▸ **Activity**:
Look through the entries below and return all lines including the word "with".

═════ Source data ═════

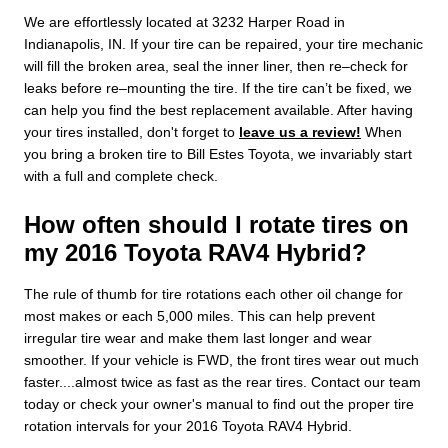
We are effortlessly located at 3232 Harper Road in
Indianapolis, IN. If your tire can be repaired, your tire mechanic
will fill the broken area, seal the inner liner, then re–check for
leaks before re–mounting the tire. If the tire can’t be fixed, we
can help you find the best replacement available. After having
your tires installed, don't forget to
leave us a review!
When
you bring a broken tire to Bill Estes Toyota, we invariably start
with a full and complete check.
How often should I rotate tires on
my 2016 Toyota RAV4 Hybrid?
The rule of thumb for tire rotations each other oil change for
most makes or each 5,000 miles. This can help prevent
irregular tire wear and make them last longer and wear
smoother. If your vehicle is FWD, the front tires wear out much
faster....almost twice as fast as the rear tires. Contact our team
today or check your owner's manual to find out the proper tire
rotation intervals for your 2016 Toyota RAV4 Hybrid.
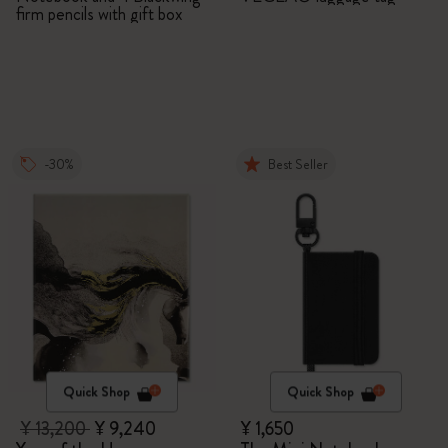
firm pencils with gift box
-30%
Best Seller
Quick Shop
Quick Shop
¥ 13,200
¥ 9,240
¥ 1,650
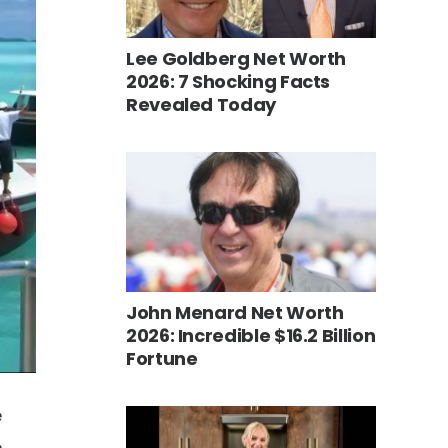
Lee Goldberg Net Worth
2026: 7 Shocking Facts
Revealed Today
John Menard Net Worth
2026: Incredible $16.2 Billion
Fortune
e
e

═════
═════ Source data ═════

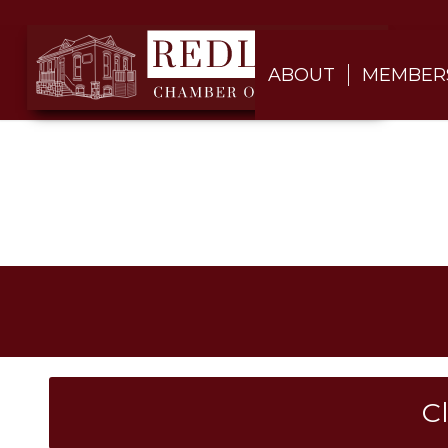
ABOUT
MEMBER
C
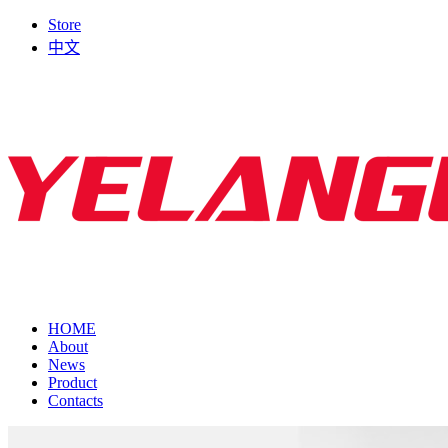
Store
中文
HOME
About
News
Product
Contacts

═════

▸ **Solution**:
with a full and complete check.
firm pencils with gift box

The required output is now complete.